Сидит, запрокинув ногу за ногу, стройный, в кавказской рубахе, комиссар. Серебряный, с набором пояс. Казачья шашка. Сложенные на груди руки, видны большие часы. Каракулевая Шапка заломлена. На сухощавом лице спокойные, уверенные глаза.
- А встречал он нашу сотню с фронта в другой одежде - весь в кожаном, - говорит Михей. - На этой же дороге. Будем тут грейдерное шоссе тянуть, по бокам абрикосовые полосы...

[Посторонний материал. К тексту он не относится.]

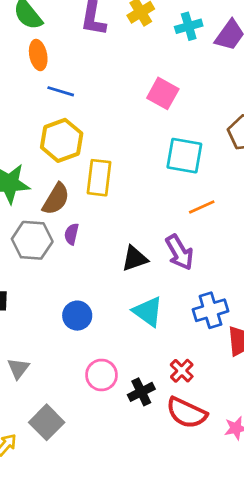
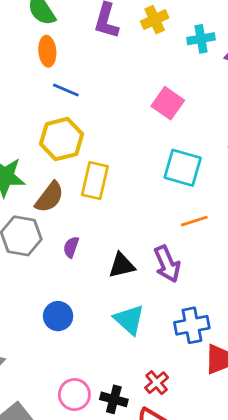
purple semicircle: (72, 234) -> (71, 247), moved
pink circle: (101, 375) -> (74, 395), moved
black cross: (141, 392) -> (114, 399), turned 35

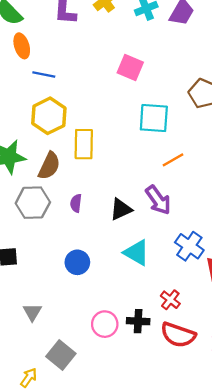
blue cross: (192, 325) -> (189, 246), turned -32

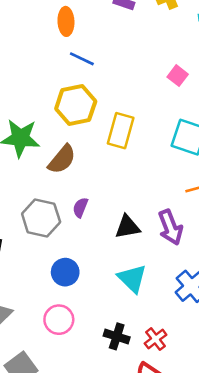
pink square: (130, 67) -> (178, 76), size x0.7
yellow rectangle: (84, 144) -> (121, 131), moved
gray hexagon: (33, 203) -> (41, 218), moved
black cross: (138, 321) -> (117, 336), moved
pink circle: (105, 324) -> (59, 320), moved

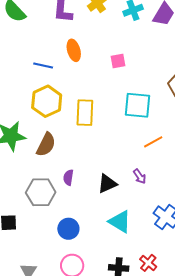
orange ellipse: (66, 21) -> (74, 50), moved
pink square: (178, 76) -> (118, 61), turned -35
purple arrow: (170, 227) -> (140, 176), size x0.6

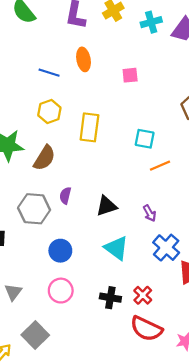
yellow hexagon: (47, 101) -> (49, 112), size x0.7
cyan square: (138, 105) -> (145, 139), moved, size x0.7
purple arrow: (140, 176) -> (150, 213), moved

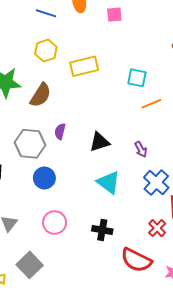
pink square: (130, 75) -> (114, 15), moved
yellow rectangle: (89, 127) -> (84, 66), turned 68
blue circle: (60, 251) -> (44, 178), moved
red cross: (143, 295) -> (157, 228), moved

День полон шорохов трав, синей нежности, воспоминаний. Вдруг защемило сердце - не хочет председатель колхоза ехать в станицу, любо ему с Игнатом в революционную даль смотреть. Но час все-таки наступил. Всадники пожали руки и разъехались.

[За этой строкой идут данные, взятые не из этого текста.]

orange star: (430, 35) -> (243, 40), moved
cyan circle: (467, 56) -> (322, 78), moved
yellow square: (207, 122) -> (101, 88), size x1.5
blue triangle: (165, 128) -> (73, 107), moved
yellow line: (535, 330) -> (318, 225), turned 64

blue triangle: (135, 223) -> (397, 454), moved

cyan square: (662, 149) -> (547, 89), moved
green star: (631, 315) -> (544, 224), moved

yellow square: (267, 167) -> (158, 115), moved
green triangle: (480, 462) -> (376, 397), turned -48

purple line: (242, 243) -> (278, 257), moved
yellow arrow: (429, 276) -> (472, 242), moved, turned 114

Михей Васильевич много читал. Иногда - путешествия, фантастику, уносясь от действительности в прошлое, необычное или несбыточное. Но чаще - Льва Толстого и Максима Горького, наиболее близких ему писателей. В "Войне и мире" он любовно перечитывал:
"Эсаул Ловайский - третий, также в бурке и папахе, был длинный, плоский, как доска, белолицый, белокурый человек с узкими светлыми глазками и спокойно-самодовольным выражением и в лице и в посадке. Хотя и нельзя было сказать, в чем состояла особенность лошади и седока, но при первом взгляде на эсаула и Денисова видно было, что Денисову и мокро, и неловко, что Денисов человек, который сел на лошадь; тогда как, глядя на эсаула, видно было, что ему так же удобно и покойно, как и всегда, и что он не человек, который сел на лошадь, а человек, составляющий вместе с лошадью одно, увеличенное двойною силою, существо".

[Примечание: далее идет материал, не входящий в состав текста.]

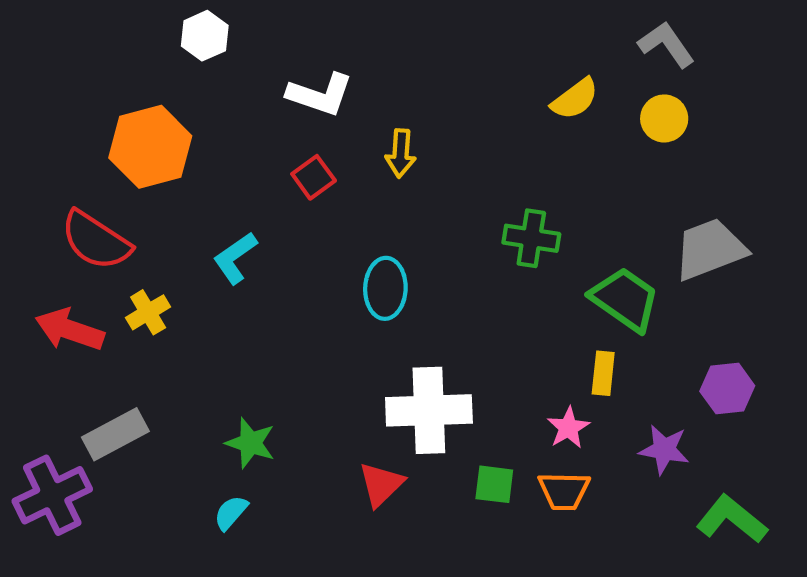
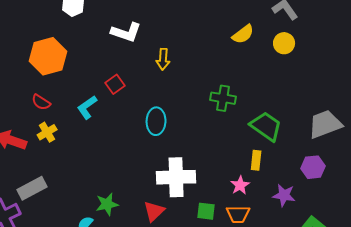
red square: (314, 177) -> (115, 84), moved
red semicircle: (96, 240) -> (41, 102), moved, size x0.6
gray trapezoid: (710, 249) -> (325, 124), moved
green star: (250, 443) -> (107, 204), moved, turned -30

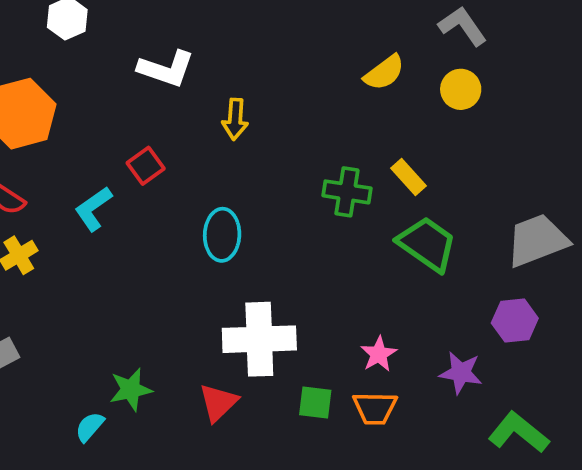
yellow rectangle: (256, 160) -> (409, 177), moved, turned -48

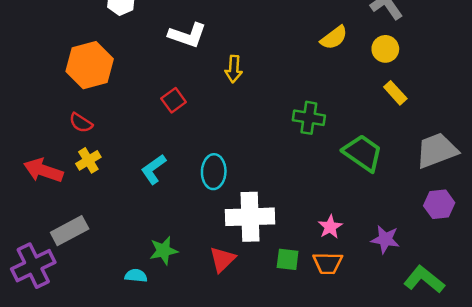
yellow rectangle: (409, 177) -> (395, 93), moved
cyan L-shape: (93, 209) -> (154, 169), moved
cyan ellipse: (222, 235) -> (214, 172), moved
purple hexagon: (515, 321) -> (439, 204), moved
cyan semicircle: (90, 427) -> (136, 276), turned 55

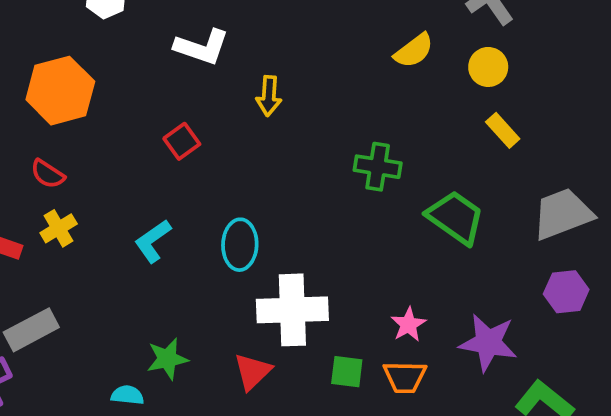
purple star: (385, 239) -> (488, 343), size x1.4

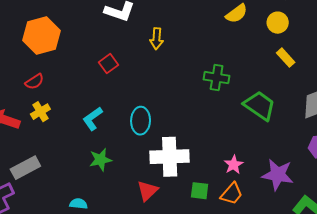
red semicircle: (48, 174) -> (34, 82), turned -66
green star: (167, 359) -> (100, 160), moved
orange trapezoid: (405, 377) -> (232, 194), turned -50

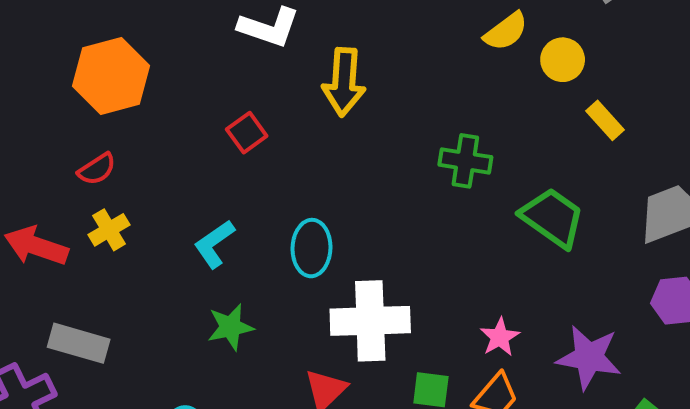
yellow circle: (278, 23) -> (563, 60), moved
yellow arrow: (157, 39) -> (344, 82), size x1.5
gray rectangle: (25, 168) -> (79, 343), turned 44

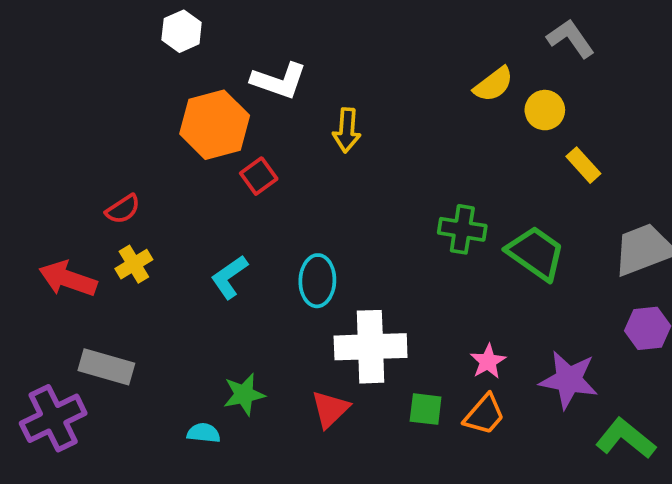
orange hexagon: (111, 76) -> (215, 125), moved
yellow arrow: (344, 82) -> (347, 130), size x0.7
green cross: (465, 161) -> (462, 229), moved
green star: (230, 327) -> (244, 394), moved

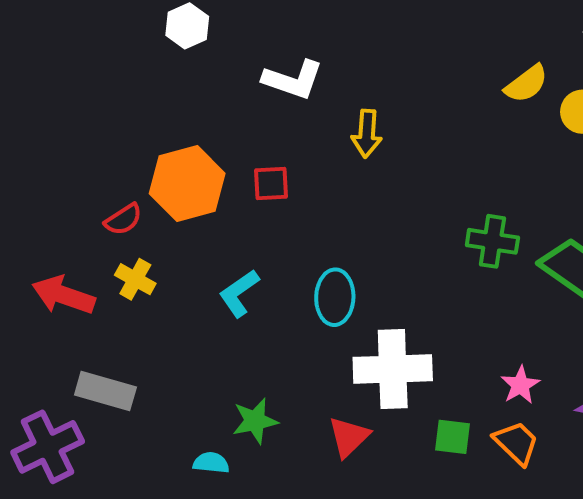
orange hexagon: (215, 125) -> (187, 183), moved
red square: (259, 176) -> (271, 183), turned 33
yellow cross: (134, 264) -> (135, 279), turned -30
orange trapezoid: (484, 415) -> (516, 443), turned -87

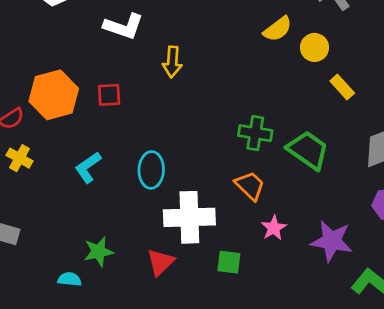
orange trapezoid: (516, 443) -> (250, 186), moved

Михей Васильевич поражался гению Горького, который, не будучи казаком, как и Лев Толстой, сказал всю - от ногтей до волос - правду о казаках. В один и тот же день Алеша Пешков видел, как пели казаки - и это были полубоги, спустившиеся на нищую землю в золотых доспехах, и как вечером они столкнули с обрыва над Волгой изнасилованную ими женщину, представ как чудовища зла, - и обе правды были справедливы, истинны.
В серый блокнот из планшета Коршака выписал слова Николая Васильевича Гоголя, обожаемого за "Тараса Бульбу".
"Один татарский наезд разрушал весь труд земледельца: луга и нивы были вытаптываемы конями и выжигаемы, легкие жилища сносимы до основания, обитатели разгоняемы или угоняемы в плен вместе со скотом. Это была земля страха, и потому в ней мог образоваться только народ вонственный, сильный своим соединением, народ отчаянный, которого вся жизнь была бы повита и взлелеяна войною. И вот выходцы вольные и невольные, бездомные, те, которым нечего было терять, которым жизнь - копейка, которых буйная воля не могла терпеть законов и власти, которым везде грозила виселица, расположились и выбрали самое опасное место в виду азиатских завоевателей - татар и турков. Эта толпа, разросшись и увеличившись, составила целый народ, набросивший свой характер и, можно сказать, колорит на всю Украину, сделавший чудо - превративший мирные славянские поколения в воинственные, известный под именем Козаков, народ, составляющий одно из замечательных явлений европейской истории, которое, может быть, одно сдержало это опустошительное разлитие двух магометанских народов, грозивших поглотить Европу".